User Tools

Site Tools


raid

RAID

We have two RAIDs on the HPC

  • Linux kernel software RAID
  • 3ware hardware RAID

Drive numbering

If you're looking at the front of the HPC you'll see four rows of drives. From the bottom:

  • Rows 0 - 2 are SATA, connected to the hardware 3ware RAID card
  • Row 3 are IDE

Software RAID

The Linux kernel has the md (mirrored devices) driver for software RAID devices. There are currently two 80 GB IDE hard drives connected to the server, /dev/hda and /dev/hdd. These were set up as five RAID devices during the install of Rocks/CentOS.

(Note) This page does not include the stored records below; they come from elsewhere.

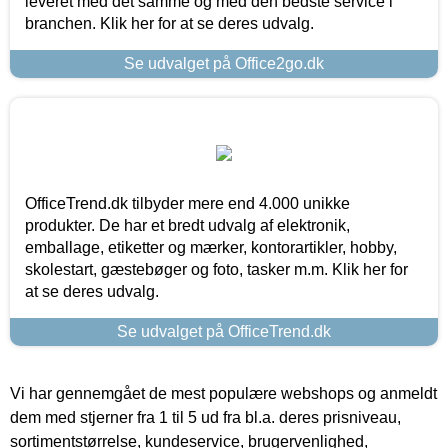
leveret med det samme og med den bedste service i
branchen. Klik her for at se deres udvalg.
Se udvalget på Office2go.dk
OfficeTrend.dk tilbyder mere end 4.000 unikke
produkter. De har et bredt udvalg af elektronik,
emballage, etiketter og mærker, kontorartikler, hobby,
skolestart, gæstebøger og foto, tasker m.m. Klik her for
at se deres udvalg.
Se udvalget på OfficeTrend.dk
Vi har gennemgået de mest populære webshops og anmeldt
dem med stjerner fra 1 til 5 ud fra bl.a. deres prisniveau,
sortimentstørrelse, kundeservice, brugervenlighed,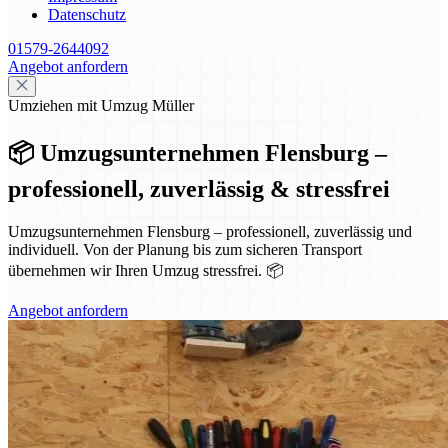
Datenschutz
01579-2644092
Angebot anfordern
Umziehen mit Umzug Müller
📦 Umzugsunternehmen Flensburg –
professionell, zuverlässig & stressfrei
Umzugsunternehmen Flensburg – professionell, zuverlässig und
individuell. Von der Planung bis zum sicheren Transport
übernehmen wir Ihren Umzug stressfrei. 📦
Angebot anfordern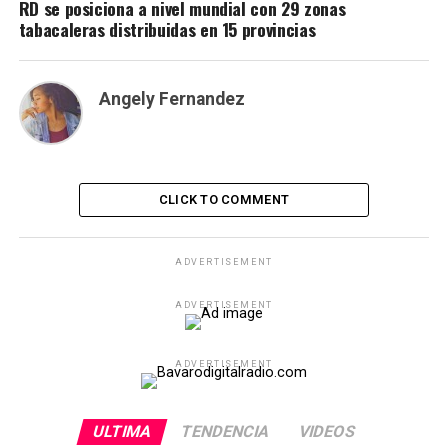
RD se posiciona a nivel mundial con 29 zonas
tabacaleras distribuidas en 15 provincias
Angely Fernandez
CLICK TO COMMENT
ADVERTISEMENT
ADVERTISEMENT
ADVERTISEMENT
ULTIMA
TENDENCIA
VIDEOS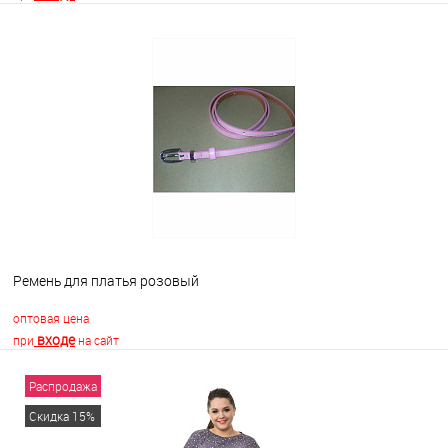
В корзину
В избранное
Недоступно
Ремень для платья розовый
оптовая цена
входе
при
на сайт
Распродажа
В корзину
Скидка 15%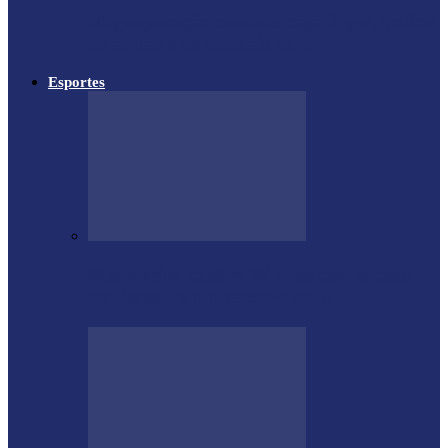
Megaoperação combate caça ilegal, tráfico
de armas e de animais no…
Esportes
Medianeira celebra 66 anos com sucesso
da Etapa de Aniversário do…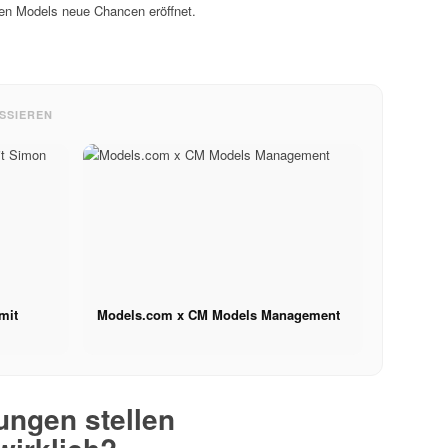
hen Models neue Chancen eröffnet.
SSIEREN
mit
Models.com x CM Models Management
ungen stellen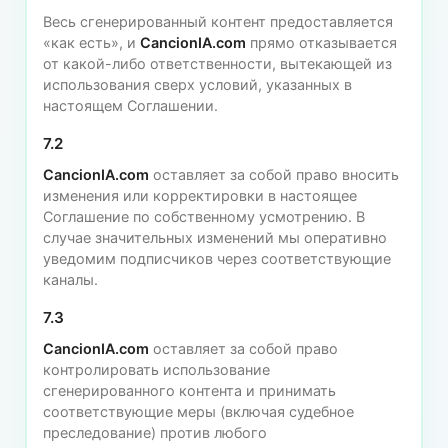
Весь сгенерированный контент предоставляется
«как есть», и
CancionIA.com
прямо отказывается
от какой-либо ответственности, вытекающей из
использования сверх условий, указанных в
настоящем Соглашении.
7.2
CancionIA.com
оставляет за собой право вносить
изменения или корректировки в настоящее
Соглашение по собственному усмотрению. В
случае значительных изменений мы оперативно
уведомим подписчиков через соответствующие
каналы.
7.3
CancionIA.com
оставляет за собой право
контролировать использование
сгенерированного контента и принимать
соответствующие меры (включая судебное
преследование) против любого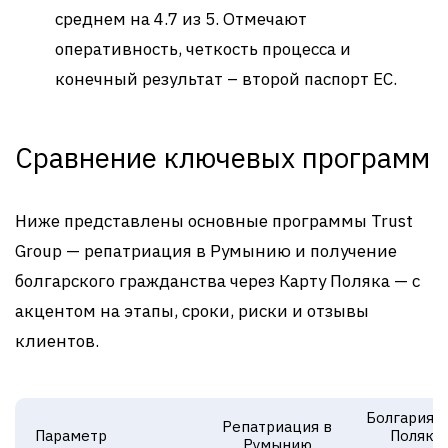
среднем на 4.7 из 5. Отмечают
оперативность, четкость процесса и
конечный результат – второй паспорт ЕС
.
Сравнение ключевых программ
Ниже представлены основные программы Trust
Group — репатриация в Румынию и получение
болгарского гражданства через Карту Поляка — с
акцентом на этапы, сроки, риски и отзывы
клиентов.
Болгария: 
Репатриация в
Параметр
Поляка
Румынию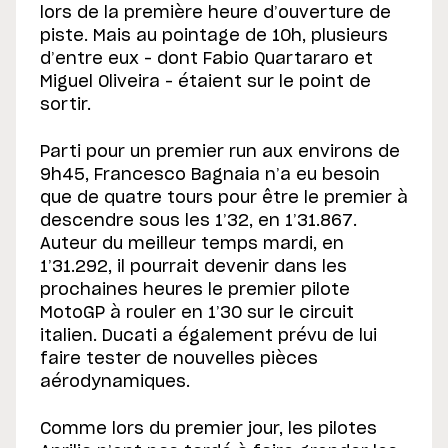
lors de la première heure d’ouverture de
piste. Mais au pointage de 10h, plusieurs
d’entre eux – dont Fabio Quartararo et
Miguel Oliveira – étaient sur le point de
sortir.
Parti pour un premier run aux environs de
9h45, Francesco Bagnaia n’a eu besoin
que de quatre tours pour être le premier à
descendre sous les 1’32, en 1’31.867.
Auteur du meilleur temps mardi, en
1’31.292, il pourrait devenir dans les
prochaines heures le premier pilote
MotoGP à rouler en 1’30 sur le circuit
italien. Ducati a également prévu de lui
faire tester de nouvelles pièces
aérodynamiques.
Comme lors du premier jour, les pilotes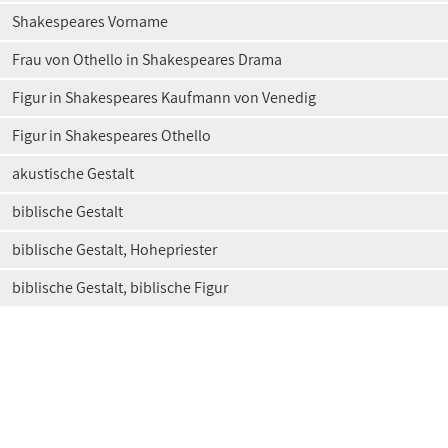
Shakespeares Vorname
Frau von Othello in Shakespeares Drama
Figur in Shakespeares Kaufmann von Venedig
Figur in Shakespeares Othello
akustische Gestalt
biblische Gestalt
biblische Gestalt, Hohepriester
biblische Gestalt, biblische Figur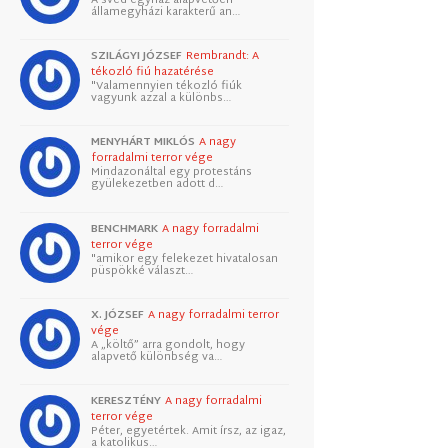
államegyházi karakterű an…
SZILÁGYI JÓZSEF
Rembrandt: A
tékozló fiú hazatérése
"Valamennyien tékozló fiúk
vagyunk azzal a különbs…
MENYHÁRT MIKLÓS
A nagy
forradalmi terror vége
Mindazonáltal egy protestáns
gyülekezetben adott d…
BENCHMARK
A nagy forradalmi
terror vége
"amikor egy felekezet hivatalosan
püspökké választ…
X. JÓZSEF
A nagy forradalmi terror
vége
A „költő” arra gondolt, hogy
alapvető különbség va…
KERESZTÉNY
A nagy forradalmi
terror vége
Péter, egyetértek. Amit írsz, az igaz,
a katolikus…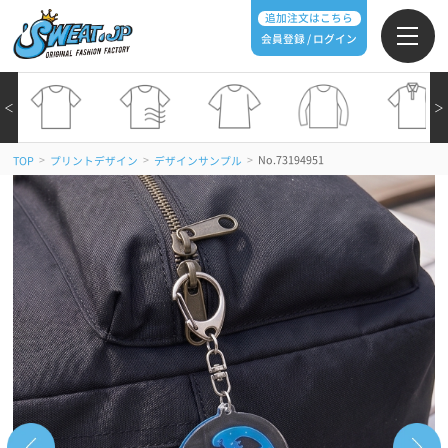
追加注文はこちら
会員登録 / ログイン
＜
＞
>
>
>
No.73194951
TOP
プリントデザイン
デザインサンプル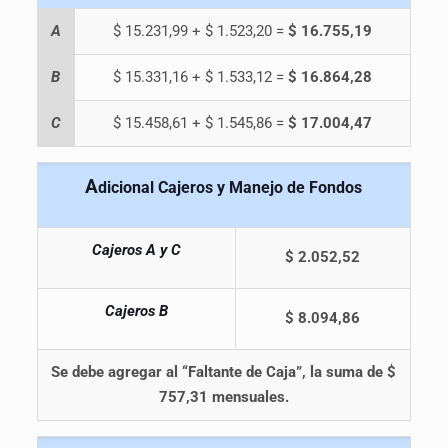
A
$ 15.231,99 + $ 1.523,20 =
$ 16.755,19
B
$ 15.331,16 + $ 1.533,12 =
$ 16.864,28
C
$ 15.458,61 + $ 1.545,86 =
$ 17.004,47
A
dicional Cajeros y Manejo de Fondos
Cajeros A y C
$ 2.052,52
Cajeros B
$ 8.094,86
Se debe agregar al “Faltante de Caja”, la suma de $
757,31 mensuales.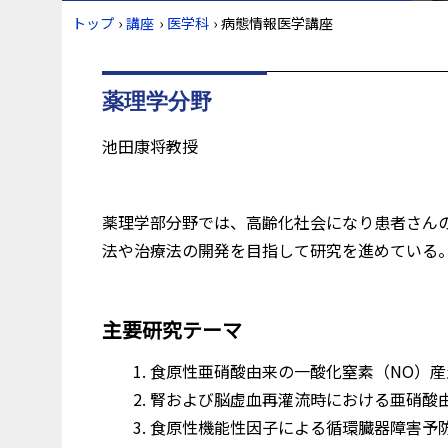
トップ
›
講座
›
医学科
›
病態情報医学講座
薬理学分野
池田康将教授
薬理学部分野では、高齢化社会になり患者さん
法や治療法の開発を目指して研究を進めている
主要研究テーマ
食原性亜硝酸由来の一酸化窒素（NO）
腎および脳虚血再灌流時における亜硝酸
食原性機能性因子による循環臓器障害予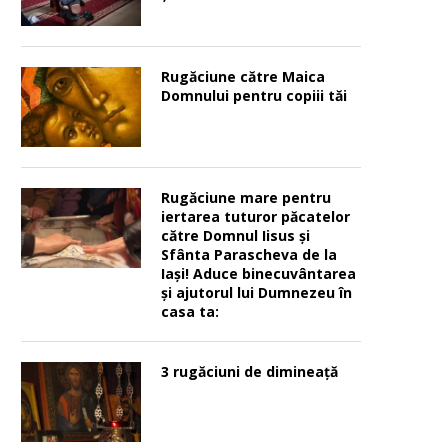
Rugăciune către Maica
Domnului pentru copiii tăi
Rugăciune mare pentru
iertarea tuturor păcatelor
către Domnul Iisus şi
Sfânta Parascheva de la
Iaşi! Aduce binecuvântarea
şi ajutorul lui Dumnezeu în
casa ta:
3 rugăciuni de dimineață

Here is information on their configuration:

# mount | grep md
/dev/md0 on / type ext3 (rw)
/dev/md3 on /boot type ext3 (rw)
/dev/md2 on /scratch type ext3 (rw)
/dev/md1 on /export type ext3 (rw)
# df -h | grep md
/dev/md0               29G   11G   17G  39% /
/dev/md3              190M   60M  121M  34% /boot
/dev/md2               35G  177M   33G   1% /scratch
/dev/md1               25G  5.5G   18G  24% /export

It should be noted that /dev/md4 is being used as swap:

# swapon -s
Filename				Type		Size	Used	Priority
/dev/md4                                partition	2168632	0	-1

A snapshot of the software RAID's health:

# cat /proc/mdstat 
Personalities : [raid1] [raid0] 
md3 : active raid1 hdd1[1] hda1[0]
      200704 blocks [2/2] [UU]
      
md1 : active raid1 hdd3[1] hda3[0]
      26627648 blocks [2/2] [UU]
      
md2 : active raid0 hdd5[1] hda5[0]
      36868608 blocks 256k chunks
      
md4 : active raid1 hdd6[1] hda6[0]
      2168640 blocks [2/2] [UU]
      
md0 : active raid1 hdd2[1] hda2[0]
      30716160 blocks [2/2] [UU]
      
unused devices: <none>

Repair RAID

When a disk is failing you need to replace the drive. First, look at the RAID configuration to see which partitions are in use by which arrays. For example:

# cat /proc/mdstat 
Personalities : [raid1] [raid0] 
md3 : active raid1 hdd1[1] hda1[0]
      200704 blocks [2/2] [UU]
      
md1 : active raid1 hdd3[1] hda3[0]
      26627648 blocks [2/2] [UU]
      
md2 : active raid0 hdd5[1] hda5[0]
      36868608 blocks 256k chunks
      
md4 : active raid1 hdd6[1] hda6[0]
      2168640 blocks [2/2] [UU]
      
md0 : active raid1 hdd2[1] hda2[0]
      30716160 blocks [2/2] [UU]
      
unused devices: <none>

If /dev/hda is having problems, set all its RAID1 partitions as failed and remove them:

# mdadm /dev/md0 --fail /dev/hda2 --remove /dev/hda2
# mdadm /dev/md1 --fail /dev/hda3 --remove /dev/hda3
# mdadm /dev/md3 --fail /dev/hda1 --remove /dev/hda1
# mdadm /dev/md4 --fail /dev/hda6 --remove /dev/hda6

/dev/md2 is a RAID0 stripe mounted as /scratch, so we have to umount it and then stop it (you can't remove volumes from a stripe):

# umount /dev/md2
# mdadm --stop /dev/md2
You must Shutdown the server before you physically remove the drive!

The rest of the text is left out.